The High Court began by recounting the background: the assessee had filed their return for A.Y. 2015–16 on 29.09.2015. A notice under Section 148A(b) was issued on 23.05.2022, referring to an earlier notice dated 23.04.2021—issued under the unamended regime—and relying on the Supreme Court’s ruling in Union of India v. Ashish Agarwal. An order under Section 148A(d) followed on 30.06.2022, along with the reassessment notice under Section 148, now under challenge.
The Revenue argued that these steps were taken pursuant to directions in Ashish Agarwal and that the TOLA extensions justified the delay. But the Court firmly rejected this view, stating:
“Even after following procedure under Section 148A, reassessment is impermissible if limitation under Section 149 has expired — procedural compliance cannot cure substantive bar of limitation.”
The Bench emphasized that once the time limit under Section 149 has passed, the jurisdiction to reopen assessments simply ceases to exist. “TOLA does not operate as a legislative resurrection clause,” the Court observed.
"Revenue’s Own Concession Before Supreme Court Seals the Issue"
The Court also highlighted the concession made by the Union of India before the Supreme Court in Union of India v. Rajeev Bansal, where it was categorically admitted that “for the assessment year 2015–16, all notices issued on or after April 1, 2021 will have to be dropped”. This was crucial in closing the door on the Revenue’s attempts to rely on TOLA.
Referring to the binding nature of the concession, the Bench noted:
“Once the Revenue has conceded before the Apex Court that reassessment for A.Y. 2015–16 cannot proceed post 01.04.2021, no authority below can resurrect the dead proceedings under the guise of procedural compliance.”
The Court quoted from the Rajeev Bansal judgment:
“Delay defeats jurisdiction.

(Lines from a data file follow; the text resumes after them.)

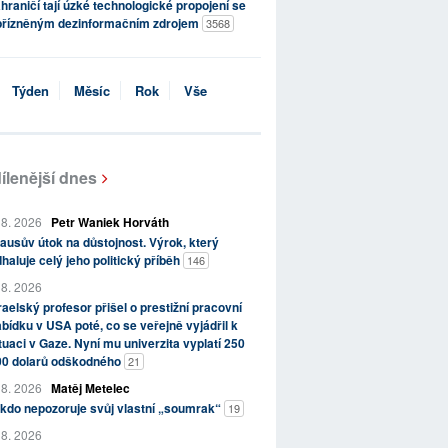
hraničí tají úzké technologické propojení se
přízněným dezinformačním zdrojem
3568
Týden
Měsíc
Rok
Vše
ílenější dnes
 8. 2026
Petr Waniek Horváth
ausův útok na důstojnost. Výrok, který
haluje celý jeho politický příběh
146
 8. 2026
raelský profesor přišel o prestižní pracovní
bídku v USA poté, co se veřejně vyjádřil k
tuaci v Gaze. Nyní mu univerzita vyplatí 250
00 dolarů odškodného
21
 8. 2026
Matěj Metelec
kdo nepozoruje svůj vlastní „soumrak“
19
 8. 2026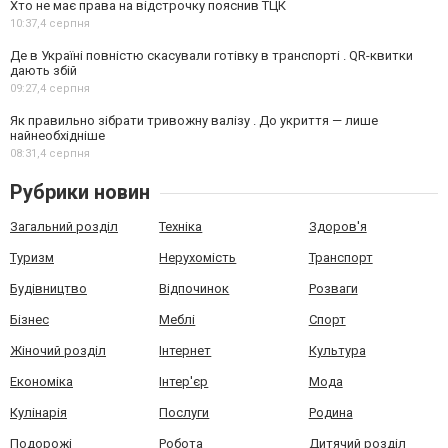
Хто не має права на відстрочку пояснив ТЦК
10:37,
4 серпня
Де в Україні повністю скасували готівку в транспорті . QR-квитки
дають збій
09:27,
4 серпня
Як правильно зібрати тривожну валізу . До укриття — лише
найнеобхідніше
08:31,
4 серпня
Рубрики новин
Загальний розділ
Техніка
Здоров'я
Туризм
Нерухомість
Транспорт
Будівництво
Відпочинок
Розваги
Бізнес
Меблі
Спорт
Жіночий розділ
Інтернет
Культура
Економіка
Інтер'єр
Мода
Кулінарія
Послуги
Родина
Подорожі
Робота
Дитячий розділ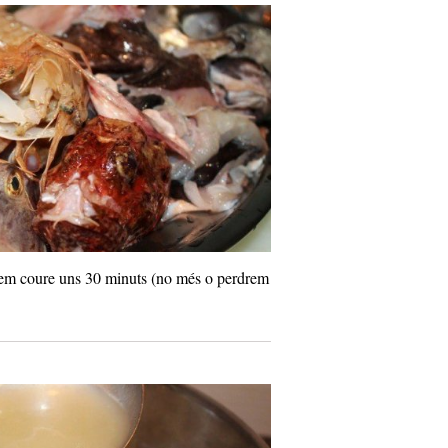
ixem coure uns 30 minuts (no més o perdrem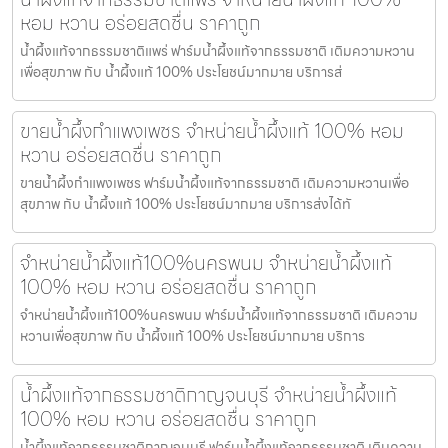
หอม หวาน อร่อยสดชื่น ราคาถูก
น้ำผึ้งแท้จากธรรมชาติแพร่ ฟาร์มน้ำผึ้งแท้จากธรรมชาติ เติมความหวาน
เพื่อสุขภาพ กับ น้ำผึ้งแท้ 100% ประโยชน์มากมาย บริการส่
ขายน้ำผึ้งกำแพงเพชร จำหน่ายน้ำผึ้งแท้ 100% หอม
หวาน อร่อยสดชื่น ราคาถูก
ขายน้ำผึ้งกำแพงเพชร ฟาร์มน้ำผึ้งแท้จากธรรมชาติ เติมความหวานเพื่อ
สุขภาพ กับ น้ำผึ้งแท้ 100% ประโยชน์มากมาย บริการส่งได้ทั
จำหน่ายน้ำผึ้งแท้100%นครพนม จำหน่ายน้ำผึ้งแท้
100% หอม หวาน อร่อยสดชื่น ราคาถูก
จำหน่ายน้ำผึ้งแท้100%นครพนม ฟาร์มน้ำผึ้งแท้จากธรรมชาติ เติมความ
หวานเพื่อสุขภาพ กับ น้ำผึ้งแท้ 100% ประโยชน์มากมาย บริการ
น้ำผึ้งแท้จากธรรมชาติกาญจนบุรี จำหน่ายน้ำผึ้งแท้
100% หอม หวาน อร่อยสดชื่น ราคาถูก
น้ำผึ้งแท้จากธรรมชาติกาญจนบุรี ฟาร์มน้ำผึ้งแท้จากธรรมชาติ เติมความ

Once the limitation prescribed under Section 149 has expired, TOLA cannot extend or override the substantive bar imposed by Parliament.”

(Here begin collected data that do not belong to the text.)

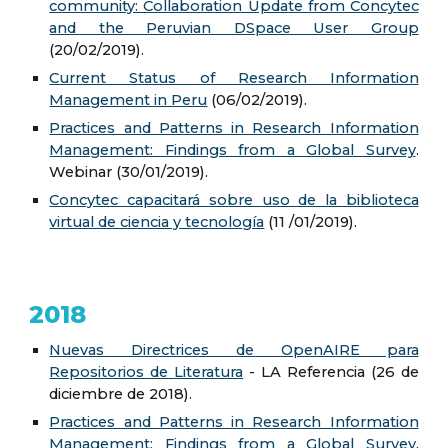
community: Collaboration Update from Concytec
and the Peruvian DSpace User Group
(20/02/2019).
Current Status of Research Information
Management in Peru
(06/02/2019).
Practices and Patterns in Research Information
Management: Findings from a Global Survey
.
Webinar (30/01/2019).
Concytec capacitará sobre uso de la biblioteca
virtual de ciencia y tecnología
(11 /01/2019).
2018
Nuevas Directrices de OpenAIRE para
Repositorios de Literatura
- LA Referencia (26 de
diciembre de 2018).
Practices and Patterns in Research Information
Management: Findings from a Global Survey
.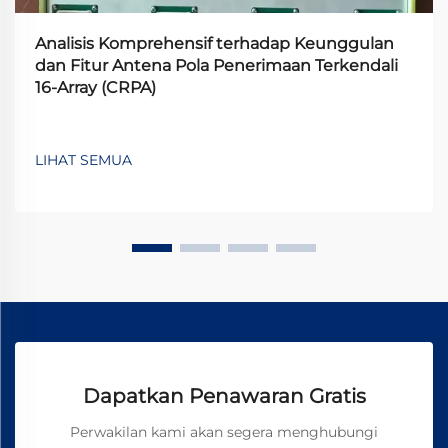
Analisis Komprehensif terhadap Keunggulan
dan Fitur Antena Pola Penerimaan Terkendali
16-Array (CRPA)
LIHAT SEMUA
Dapatkan Penawaran Gratis
Perwakilan kami akan segera menghubungi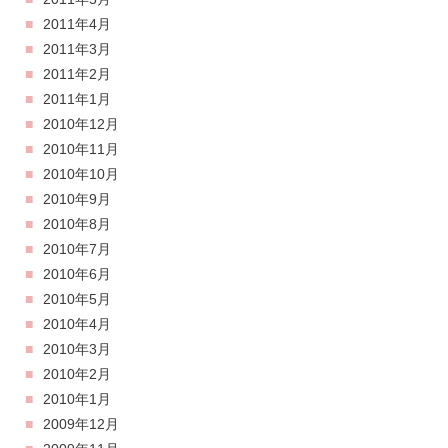
2011年4月
2011年3月
2011年2月
2011年1月
2010年12月
2010年11月
2010年10月
2010年9月
2010年8月
2010年7月
2010年6月
2010年5月
2010年4月
2010年3月
2010年2月
2010年1月
2009年12月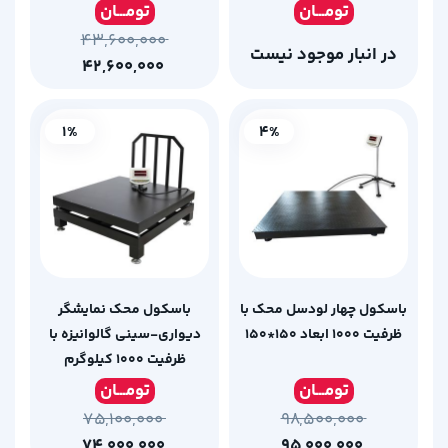
تومـ
ــان
تومـ
ــان
۴۳,۶۰۰,۰۰۰
در انبار موجود نیست
۴۲,۶۰۰,۰۰۰
1%
4%
باسکول چهار لودسل محک با
باسکول محک نمایشگر
ظرفیت 1000 ابعاد 150*150
دیواری-سینی گالوانیزه با
ظرفیت 1000 کیلوگرم
تومـ
ــان
تومـ
ــان
۷۵,۱۰۰,۰۰۰
۹۸,۵۰۰,۰۰۰
۷۴,۰۰۰,۰۰۰
۹۵,۰۰۰,۰۰۰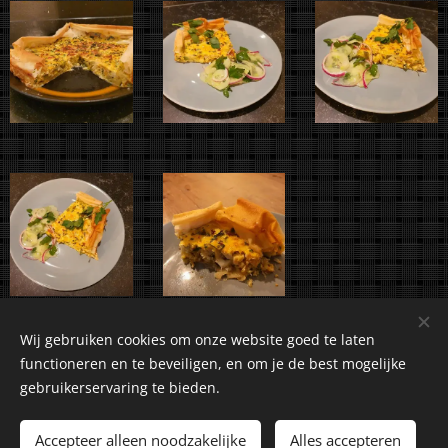
Wij gebruiken cookies om onze website goed te laten
functioneren en te beveiligen, en om je de best mogelijke
gebruikerservaring te bieden.
©2018-2026 Kuiranto Culinary Creations. Oosseldstraat 8,
Doetinchem, 7004 DM. Alle rechten voorbehouden.
Accepteer alleen noodzakelijke
Alles accepteren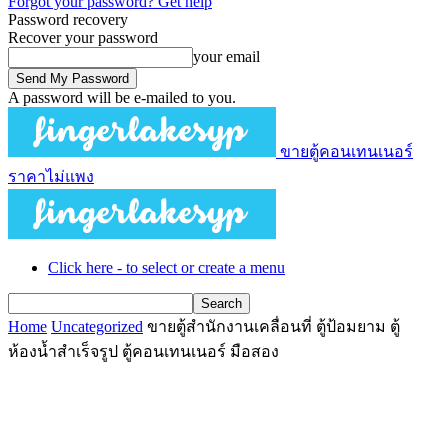
Forgot your password? Get help
Password recovery
Recover your password
your email
A password will be e-mailed to you.
ขายตู้คอนเทนเนอร์
ราคาไม่แพง
Click here - to select or create a menu
Home
Uncategorized
ขายตู้สำนักงานเคลื่อนที่ ตู้ป้อมยาม ตู้
ห้องน้ำสำเร็จรูป ตู้คอนเทนเนอร์ มือสอง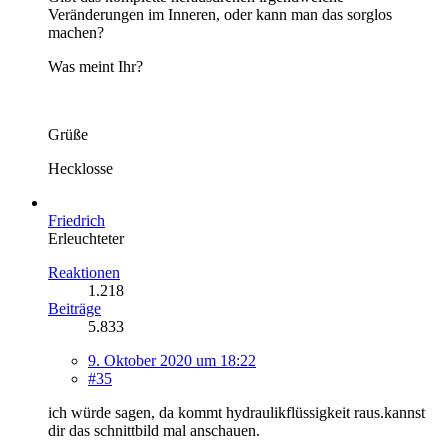
Veränderungen im Inneren, oder kann man das sorglos
machen?
Was meint Ihr?
Grüße
Hecklosse
Friedrich
Erleuchteter
Reaktionen
1.218
Beiträge
5.833
9. Oktober 2020 um 18:22
#35
ich würde sagen, da kommt hydraulikflüssigkeit raus.kannst
dir das schnittbild mal anschauen.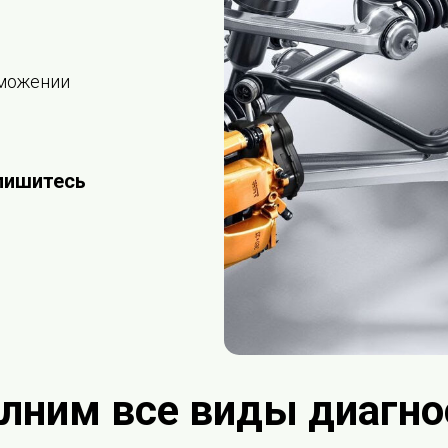
рможении
пишитесь
лним все виды диагно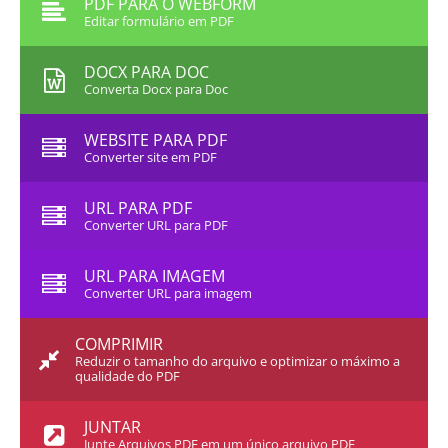
PDF PARA O WEBFORM
Editar formulário em PDF
DOCX PARA DOC
Converta Docx para Doc
WEBSITE PARA PDF
Converter site em PDF
URL PARA PDF
Converter URL para PDF
URL PARA IMAGEM
Converter URL para imagem
COMPRIMIR
Reduzir o tamanho do arquivo e optimizar o máximo a
qualidade do PDF
JUNTAR
Junte Arquivos PDF em um único arquivo PDF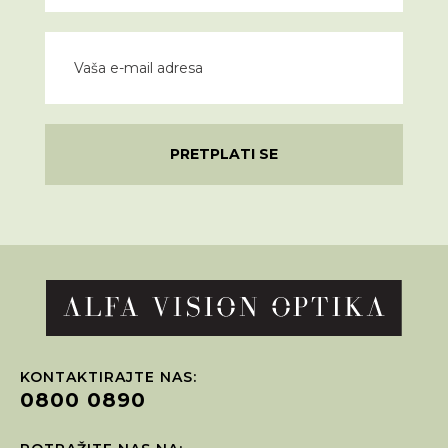
PRETPLATI SE
KONTAKTIRAJTE NAS:
0800 0890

"Notice Issued Post 01.04.2021 for A.Y. 2015–16 Is a Legal Nullity"
The Court further stated that, irrespective of the fact that the original notice may have been dated 23.04.2021, once the three-year period from the end of A.Y. 2015–16 expired on 31.03.2019, and the extended six-year period ended on 31.03.2022, no notice could have been issued or revived.
“Even if cloaked in procedural compliance and issued under the shadow of Ashish Agarwal, the impugned notice issued after the cut-off date is legally non est.”
The Court held that the impugned notice dated 30.06.2022 was "issued without jurisdiction" and therefore could not be sustained in law.
"Consistency Across the Judicial Spectrum Leaves No Room for Doubt"
Reinforcing its view, the High Court cited similar decisions from across the country. It observed:
“Delhi, Punjab & Haryana, Rajasthan, Karnataka High Courts and even this Court in Mayurkumar Patel’s case have uniformly quashed reassessment notices for A.Y. 2015–16 issued after 01.04.2021 as barred by limitation.”
The Court also pointed out that the Supreme Court, in Deepak Steel and Power Ltd., Nehal Ashit Shah, and R.K. Build Creations, followed Rajeev Bansal and quashed such notices.
“There is judicial unanimity that for A.Y. 2015–16, the extended window under TOLA cannot be invoked to issue fresh notices post 01.04.2021. Parliament has drawn a line, and the Courts have consistently respected that boundary.”
“When Limitation Closes the Door, Procedural Formalities Cannot Unlock It”
Concluding the matter, the High Court allowed the petition, holding:
“For the foregoing reasons, the petition is allowed. The impugned notice issued under section 148 of the Act for Assessment Year 2015–2016 is held to be invalid as same was issued during the extended period from 01.04.2021 to 30.06.2021 under TOLA.”
No further adjudication was required, the Court held, once the time-barred nature of the notice was established.